Museu Goeldi e INCT Biodiversidade e Uso da Terra na Amazônia investigam soluções sustentáveis e estabelecem cooperação institucional para valorizar patrimônio cultural da etnia indígena
Luena Barros / Agência Museu Goeldi
Na Terra Indígena Alto Turiaçu, situada no norte do Maranhão, as mulheres Ka’apor transformaram o principal processo de obtenção de renda do seu povo. No lugar da arte plumária, elas iniciaram a produção artesanal com miçangas, sementes, fibras e ossos como uma alternativa econômica sustentável que não requer a morte de animais silvestres nem a extração de madeira. Esta nova dinâmica cultural é objeto de estudo coordenado pela antropóloga Claudia López, no âmbito do Laboratório de Práticas Sustentáveis em Terras Indígenas do INCT Biodiversidade e Uso da Terra na Amazônia.
Na pesquisa “A arte indígena Ka’apor: uma prática cultural e ambientalmente sustentável”, a bolsista Marluce Araújo fez um levantamento etnográfico dos recursos naturais e das técnicas de elaboração da cultura material, sobretudo, de artesãs das comunidades Xiepihu-rena e Paracui-rena.
Marluce identificou a confecção de pulseiras (Ipoapí’hã), colares (Jurupirupi’hã), anéis, tornozeleiras e brincos (nhami’putira), além de redes (kiha), tipóias, toalhas, cintos (Kurubi’hã), blusas, braceletes e bolsas em algodão. As plantas usadas na confecção são o tucumã (Astrocaryum vulgare), inajá (Attalea maripa), bariri (Canna sp.), algodão (Gossypium hirsutum) e curauá (Ananas erectifolius).
Nova dinâmica cultural
De acordo com o Instituto Socioambiental (ISA), há aproximadamente mil indígenas da etnia Ka’apor na TI Alto Turiaçu. Até 1998, a sua principal fonte de renda era a produção plumária, um trabalho principalmente masculino. Com a Lei 9.605/98, houve a proibição da venda de artefatos com materiais oriundos da fauna silvestre, neste caso, as penas de pássaros. A arte plumária passou a ser confeccionada apenas para uso em cerimônias indígenas.

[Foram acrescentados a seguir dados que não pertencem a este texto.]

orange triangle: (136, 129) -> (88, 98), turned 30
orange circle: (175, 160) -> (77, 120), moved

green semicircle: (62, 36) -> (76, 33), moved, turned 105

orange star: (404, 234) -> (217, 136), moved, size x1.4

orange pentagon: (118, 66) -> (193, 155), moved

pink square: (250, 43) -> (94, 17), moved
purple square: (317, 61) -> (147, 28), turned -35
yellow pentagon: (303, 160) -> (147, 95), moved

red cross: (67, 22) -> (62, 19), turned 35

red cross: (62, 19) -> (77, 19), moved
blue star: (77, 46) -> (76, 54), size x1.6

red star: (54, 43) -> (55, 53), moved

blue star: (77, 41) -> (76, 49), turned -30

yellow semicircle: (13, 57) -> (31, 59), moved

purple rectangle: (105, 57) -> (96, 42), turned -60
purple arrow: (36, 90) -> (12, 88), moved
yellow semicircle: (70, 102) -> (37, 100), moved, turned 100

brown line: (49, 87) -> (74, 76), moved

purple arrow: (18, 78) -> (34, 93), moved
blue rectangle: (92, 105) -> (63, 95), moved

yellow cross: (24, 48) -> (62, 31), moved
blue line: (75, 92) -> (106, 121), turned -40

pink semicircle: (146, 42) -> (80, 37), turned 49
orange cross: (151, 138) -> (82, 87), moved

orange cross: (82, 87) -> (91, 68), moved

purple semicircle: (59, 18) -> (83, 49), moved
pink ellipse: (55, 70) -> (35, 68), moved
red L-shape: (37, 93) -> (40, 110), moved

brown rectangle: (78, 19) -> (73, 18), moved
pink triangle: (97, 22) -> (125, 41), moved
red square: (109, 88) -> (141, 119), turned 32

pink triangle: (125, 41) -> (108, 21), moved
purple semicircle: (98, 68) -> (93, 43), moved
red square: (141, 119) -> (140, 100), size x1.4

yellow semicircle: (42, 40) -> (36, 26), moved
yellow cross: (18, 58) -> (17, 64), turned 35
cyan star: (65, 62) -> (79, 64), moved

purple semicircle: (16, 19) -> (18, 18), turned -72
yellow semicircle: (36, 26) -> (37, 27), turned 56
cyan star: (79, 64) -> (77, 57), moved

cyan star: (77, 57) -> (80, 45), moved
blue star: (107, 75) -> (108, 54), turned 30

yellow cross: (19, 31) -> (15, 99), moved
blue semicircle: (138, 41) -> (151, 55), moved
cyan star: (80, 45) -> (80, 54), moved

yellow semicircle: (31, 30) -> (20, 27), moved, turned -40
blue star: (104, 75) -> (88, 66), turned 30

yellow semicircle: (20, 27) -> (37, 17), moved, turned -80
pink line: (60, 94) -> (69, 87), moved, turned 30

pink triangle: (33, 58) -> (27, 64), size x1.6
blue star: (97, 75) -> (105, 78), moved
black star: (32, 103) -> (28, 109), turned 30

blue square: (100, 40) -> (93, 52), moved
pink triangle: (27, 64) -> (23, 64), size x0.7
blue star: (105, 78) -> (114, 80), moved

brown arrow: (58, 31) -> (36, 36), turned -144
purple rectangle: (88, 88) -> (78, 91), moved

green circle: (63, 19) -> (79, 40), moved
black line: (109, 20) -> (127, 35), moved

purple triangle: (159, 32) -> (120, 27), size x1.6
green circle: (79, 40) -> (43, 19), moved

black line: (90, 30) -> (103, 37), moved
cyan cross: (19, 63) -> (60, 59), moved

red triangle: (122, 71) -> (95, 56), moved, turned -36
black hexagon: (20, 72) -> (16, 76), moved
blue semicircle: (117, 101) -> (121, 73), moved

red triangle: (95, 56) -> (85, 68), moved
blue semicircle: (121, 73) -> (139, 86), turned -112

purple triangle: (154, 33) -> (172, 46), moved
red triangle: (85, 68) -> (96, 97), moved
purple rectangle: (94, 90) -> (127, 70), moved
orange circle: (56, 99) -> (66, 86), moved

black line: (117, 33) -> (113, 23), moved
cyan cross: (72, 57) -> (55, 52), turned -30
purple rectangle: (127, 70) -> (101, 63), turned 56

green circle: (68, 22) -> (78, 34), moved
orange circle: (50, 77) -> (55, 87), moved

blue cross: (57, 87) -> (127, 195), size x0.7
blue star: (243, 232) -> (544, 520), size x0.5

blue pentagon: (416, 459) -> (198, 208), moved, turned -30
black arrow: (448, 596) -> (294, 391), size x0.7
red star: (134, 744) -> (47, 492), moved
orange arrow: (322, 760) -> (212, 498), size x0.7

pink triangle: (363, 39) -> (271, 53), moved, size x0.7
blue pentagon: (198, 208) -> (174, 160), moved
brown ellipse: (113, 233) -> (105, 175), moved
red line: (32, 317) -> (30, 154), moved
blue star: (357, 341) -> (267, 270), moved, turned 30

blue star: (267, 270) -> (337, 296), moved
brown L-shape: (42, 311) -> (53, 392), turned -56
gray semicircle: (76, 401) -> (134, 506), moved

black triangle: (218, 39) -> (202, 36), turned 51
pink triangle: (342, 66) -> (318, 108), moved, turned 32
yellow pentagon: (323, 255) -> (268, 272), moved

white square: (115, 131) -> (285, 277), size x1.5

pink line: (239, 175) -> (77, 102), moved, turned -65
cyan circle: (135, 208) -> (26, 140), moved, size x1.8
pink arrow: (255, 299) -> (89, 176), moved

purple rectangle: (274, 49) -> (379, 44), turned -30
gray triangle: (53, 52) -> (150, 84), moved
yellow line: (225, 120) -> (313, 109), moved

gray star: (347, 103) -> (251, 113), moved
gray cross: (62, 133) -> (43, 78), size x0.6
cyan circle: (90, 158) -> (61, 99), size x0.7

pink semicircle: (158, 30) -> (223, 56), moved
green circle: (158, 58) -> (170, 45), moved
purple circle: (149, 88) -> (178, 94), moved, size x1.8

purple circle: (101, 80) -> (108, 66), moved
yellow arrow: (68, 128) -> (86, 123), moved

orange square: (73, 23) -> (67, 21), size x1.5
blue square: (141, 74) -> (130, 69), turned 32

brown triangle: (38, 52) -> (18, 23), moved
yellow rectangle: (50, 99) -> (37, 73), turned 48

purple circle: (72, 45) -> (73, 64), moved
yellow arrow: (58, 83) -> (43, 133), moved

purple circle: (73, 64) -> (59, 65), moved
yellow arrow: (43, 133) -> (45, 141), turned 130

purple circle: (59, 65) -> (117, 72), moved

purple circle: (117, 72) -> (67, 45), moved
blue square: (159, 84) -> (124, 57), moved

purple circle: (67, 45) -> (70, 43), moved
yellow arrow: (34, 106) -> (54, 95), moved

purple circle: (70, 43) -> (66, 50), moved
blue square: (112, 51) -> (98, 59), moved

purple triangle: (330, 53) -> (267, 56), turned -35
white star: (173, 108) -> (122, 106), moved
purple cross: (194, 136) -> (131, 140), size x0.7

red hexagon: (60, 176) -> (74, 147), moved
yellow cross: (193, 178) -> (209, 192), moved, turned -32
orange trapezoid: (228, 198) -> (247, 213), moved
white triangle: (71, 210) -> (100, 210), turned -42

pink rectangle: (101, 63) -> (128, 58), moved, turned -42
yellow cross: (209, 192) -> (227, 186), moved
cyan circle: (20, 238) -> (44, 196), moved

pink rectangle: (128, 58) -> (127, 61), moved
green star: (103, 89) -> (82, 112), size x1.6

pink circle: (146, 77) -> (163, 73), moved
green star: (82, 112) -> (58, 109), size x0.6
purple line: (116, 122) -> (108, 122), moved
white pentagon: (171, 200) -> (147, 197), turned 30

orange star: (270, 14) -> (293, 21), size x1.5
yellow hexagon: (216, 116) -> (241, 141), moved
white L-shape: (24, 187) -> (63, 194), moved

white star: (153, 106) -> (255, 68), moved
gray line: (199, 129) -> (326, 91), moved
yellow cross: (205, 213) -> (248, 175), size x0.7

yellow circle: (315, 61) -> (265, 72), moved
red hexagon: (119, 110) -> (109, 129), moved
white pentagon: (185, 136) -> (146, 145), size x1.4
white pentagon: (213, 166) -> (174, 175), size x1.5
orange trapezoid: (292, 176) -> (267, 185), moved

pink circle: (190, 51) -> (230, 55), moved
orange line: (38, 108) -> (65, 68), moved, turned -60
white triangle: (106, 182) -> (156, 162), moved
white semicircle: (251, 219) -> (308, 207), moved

Perante as difíceis condições, algumas aldeias encontraram na venda ilegal de madeira uma fonte de geração de renda. Para evitar a destruição da floresta, as mulheres Ka’apor iniciaram a produção de bijuterias e tecidos para a comercialização, opondo-se às atividades que ameaçam a integridade do meio de sobrevivência deste povo.
Cooperação em defesa do patrimônio Ka’apor
Os Ka’apor da TI Alto Turiaçu também participam do projeto “Compartilhando Coleções e Conectando Histórias”, uma parceria entre o Museu Goeldi e o Museu Nacional de Etnologia da Holanda, no reconhecimento e estudo das coleções etnográficas nas duas instituições. Eles descreveram as matérias-primas, modos de fabricação, usos e significados de cada objeto. Os depoimentos foram registrados e editados no vídeo “A nossa plumária antiga”, de Bepunu Kayapó.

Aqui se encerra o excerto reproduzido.